There are multiple elements to a Smart Grid. One of the first to be deployed is advanced metering, which monitors power use by the consumer and offers choices to the user and the utility for more economical delivery based on usage patterns. Some elements of this are in use, including electronic meters that report usage to the utility so that the meters do not have to be read by workers in the field. IOActive estimates that more than two million of the devices now are in use in the United States, and that another 17 million are on order by 73 utilities.

Because these meters also can have the ability for remote power shutoff to the customer and can allow access to the rest of the grid, securing the communications between the meter and the utility is important.

“Because of cybersecurity issues, certain criteria in developing technology are critical,” Hamilton testified. “Industry has been engaged in this process collectively through several partnerships so that the security architecture for all smart grid technologies will be consistent.”

One of the first products of these efforts is a baseline set of security requirements for smart meters developed by the Utility Communications Architecture International Users Group, a coalition of utilities that also includes the Energy Department.

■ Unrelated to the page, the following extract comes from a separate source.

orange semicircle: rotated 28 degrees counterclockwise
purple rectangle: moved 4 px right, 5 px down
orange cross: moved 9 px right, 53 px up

The group’s AMI Security Task Force developed the AMI System Security Requirements between May and December 2008.

The requirements were created to standardize existing best practices now used by utilities. They are intended to be used by the vendor industry in product development, and by utilities for procurement requirements. The requirements cover primary security services, supporting security services and assurance services.

The National Institute of Standards and Technology (NIST) also is charged with developing Smart Grid security standards under the Energy Independence and Security Act of 2007, although the act provided no funding for the effort. The stimulus package is expected to provide some of the needed budget.

Meanwhile, industry is not waiting for these standards, Hamilton said.

“Developing standards and protocols for smart grid is important, yet entrepreneurs, utilities, universities, and other businesses developing smart grid technologies will continue to implement smart grid in the absence of NIST standards,” she said. “We do not want to hold up these efforts that can stimulate the economy by waiting for standards to be developed.”

If security issues are addressed quickly they need not delay progress in rolling out a Smart Grid, Pennell said. “If they can do it in a quick time frame, I don’t see that there should be any delay.” But, “what’s really hard is when the products have already shipped. To go back and fix it later costs so much more,” and once deployed, elements of this new infrastructure are likely to be in place for 40 or 50 years.

Pennell also recommended that the Smart Grid industry adopt the formal Security Development Lifecycle (SDL) used by Microsoft Corp. in its Trustworthy Computing Initiative. The SDL has not eliminated security problems from Microsoft products, but it has succeeded in reducing the attack surface available to hackers, he said.